Crest bluish black; upper parts slate-grey; forehead, cheeks, and neck white, the latter streaked with bluish grey and terminating in long white feathers; under parts greyish white; bill yellow. Length, thirty-six inches.
The heron is sometimes spoken of as our largest wild bird. It is not meant that he is really larger than the golden eagle, or wild swan, or grey lag goose, but only that he is the biggest of the comparatively common birds. The heron has two very different aspects—when in repose, or standing, and when on the wing. On the ground, or, as we more often see him, standing knee-deep in the water, watching the surface, he presents a sorry appearance—a bird lean and ungraceful in figure, white and ghostly grey in colour, awkward in his motions when he moves. No sooner does he open his wings than this mean aspect vanishes, and he is transfigured. At first the flight appears heavy on account of the slow, measured beats of the broad, rounded vans; but as he rises higher, and soars away to a distance, it strikes the beholder as wonderfully free and powerful.
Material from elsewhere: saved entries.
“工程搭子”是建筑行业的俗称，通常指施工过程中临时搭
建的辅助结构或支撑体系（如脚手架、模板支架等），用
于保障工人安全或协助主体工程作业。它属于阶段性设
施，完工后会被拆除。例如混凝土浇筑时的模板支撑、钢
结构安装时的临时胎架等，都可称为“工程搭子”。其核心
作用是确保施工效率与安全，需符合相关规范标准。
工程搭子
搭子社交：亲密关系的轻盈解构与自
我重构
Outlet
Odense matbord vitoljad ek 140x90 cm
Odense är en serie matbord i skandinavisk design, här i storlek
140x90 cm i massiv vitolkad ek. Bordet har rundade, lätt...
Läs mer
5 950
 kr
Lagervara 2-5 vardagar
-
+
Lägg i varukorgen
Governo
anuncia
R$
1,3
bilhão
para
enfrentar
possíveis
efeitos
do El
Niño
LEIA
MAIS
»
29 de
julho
The appearance of the bird is then majestic, and its flight more beautiful than that of any other large wading bird with which I am acquainted—ibis, wood-ibis, stork, flamingo, or spoonbill. When pursued by a falcon the heron is capable of rising vertically to a vast height, while the hawk rushes after in a zigzag course, striving to rise above his quarry so as to strike. This aërial contest of hawk and heron forms a very fascinating spectacle, and formerly, when falcons were trained for this sport, the heron was as much esteemed as the pheasant—which has been called the ‘sacred bird’—is at the present day. With the decline of falconry the heron ceased to be protected by law, and diminished greatly in numbers; but he is an historical bird, and there is a feeling, or sentiment, that has served to prevent his extermination. It is still considered a fine thing to have a heronry on a large estate; and so long as this feeling endures the bird will receive sufficient protection, although the existing heronries, when we come to count them, are not many.
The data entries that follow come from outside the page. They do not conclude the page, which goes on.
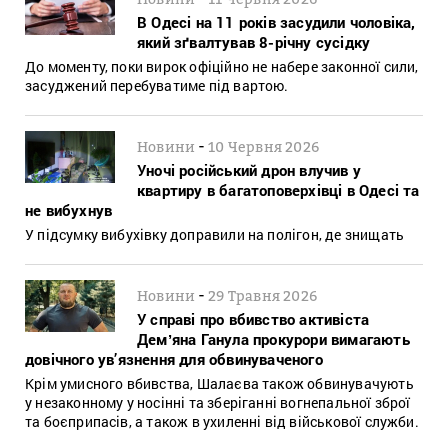
В Одесі на 11 років засудили чоловіка,
який зґвалтував 8-річну сусідку
До моменту, поки вирок офіційно не набере законної сили,
засуджений перебуватиме під вартою.
-
Новини
10 Червня 2026
Уночі російський дрон влучив у
квартиру в багатоповерхівці в Одесі та
не вибухнув
У підсумку вибухівку доправили на полігон, де знищать
-
Новини
29 Травня 2026
У справі про вбивство активіста
Демʼяна Ганула прокурори вимагають
довічного ув’язнення для обвинуваченого
Крім умисного вбивства, Шалаєва також обвинувачують
у незаконному у носінні та зберіганні вогнепальної зброї
та боєприпасів, а також в ухиленні від військової служби.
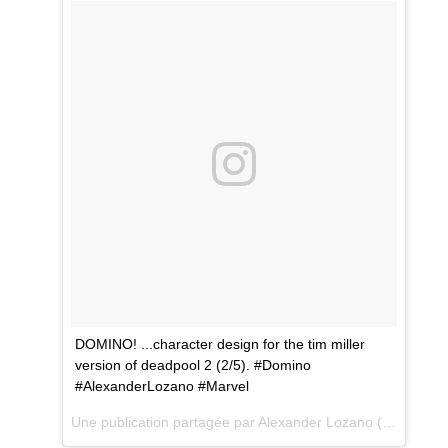
DOMINO! ...character design for the tim miller
version of deadpool 2 (2/5). #Domino
#AlexanderLozano #Marvel
Une publication partagée par
Alexander Lozano
(@alexanderlozanoart) le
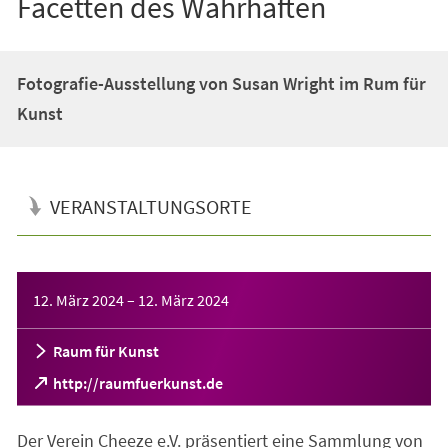
Facetten des Wahrhaften
Fotografie-Ausstellung von Susan Wright im Rum für
Kunst
VERANSTALTUNGSORTE
Veranstaltungsinformationen
12. März 2024
–
12. März 2024
Raum für Kunst
(Öffnet
http://raumfuerkunst.de
in
einem
Der Verein Cheeze e.V. präsentiert eine Sammlung von
neuen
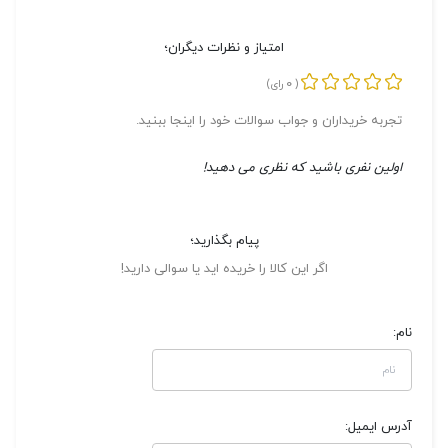
امتیاز و نظرات دیگران؛
0
(
رای)
تجربه خریداران و جواب سوالات خود را اینجا ببنید.
اولین نفری باشید که نظری می دهید!
پیام بگذارید؛
اگر این کالا را خریده اید یا سوالی دارید!
نام:
آدرس ایمیل:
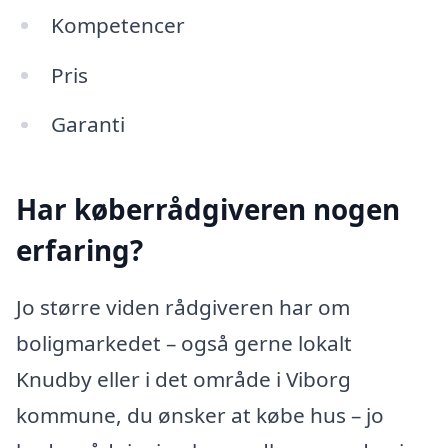
Kompetencer
Pris
Garanti
Har køberrådgiveren nogen
erfaring?
Jo større viden rådgiveren har om
boligmarkedet – også gerne lokalt
Knudby eller i det område i Viborg
kommune, du ønsker at købe hus – jo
The heron breeds in communities, and when the heronry is well-placed and safeguarded the birds return to it year after year. As a rule the nests are built on the tops of large trees in a sheltered part of the wood. The nest is a bulky, rudely built platform structure of sticks and weeds, lined with rushes, wool, and other soft materials. Three or four eggs are laid, very pale dull green in colour. The young are fed in the nest five or six weeks before they fly. Two broods are reared in the season.
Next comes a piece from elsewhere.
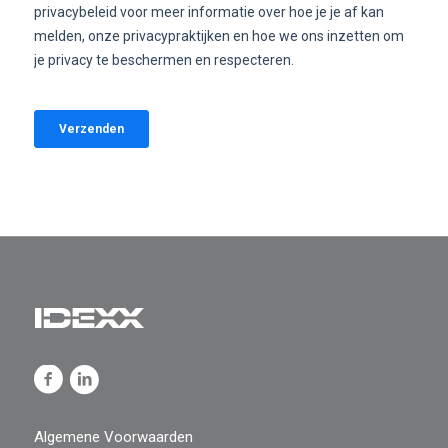
Algemene Voorwaarden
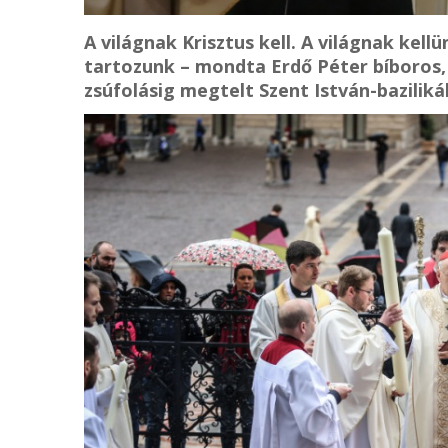
A világnak Krisztus kell. A világnak kell
tartozunk – mondta Erdő Péter bíboros, 
zsúfolásig megtelt Szent István-baziliká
The heronry is a most interesting place to visit when the young birds are nearly old enough to fly, and are most hungry and vociferous, and stand erect on the nests or neighbouring branches, looking very strange and tall and conspicuous on the tree-tops. The nests are of various sizes, and have a very disordered appearance, some of them looking like huge bundles of sticks and weed-stalks flung anyhow into the trees. At this period the parent birds are extremely active, and if the colony be a large one, they are seen arriving singly, or in twos and threes, at intervals of a few minutes throughout the day. Each time a great blue bird with well-filled gullet is seen sweeping downwards the young birds in all the nests are thrown into a great state of excitement, and greet the food-bearer with a storm of extraordinary sounds. The cries are powerful and harsh, but vary greatly, and resemble grunts and squeals and prolonged screams, mingled with chatterings and strange quacking or barking notes. When the parent bird has settled on its own nest, and fed its young, the sounds die away; but when several birds arrive in quick succession the vocal tempest rages continuously among the trees, for every young bird appears to regard any old bird on arrival as its own parent bringing food to satisfy its raging hunger.
The cry of the adult is powerful and harsh, and not unlike the harsh alarm-cry of the peacock.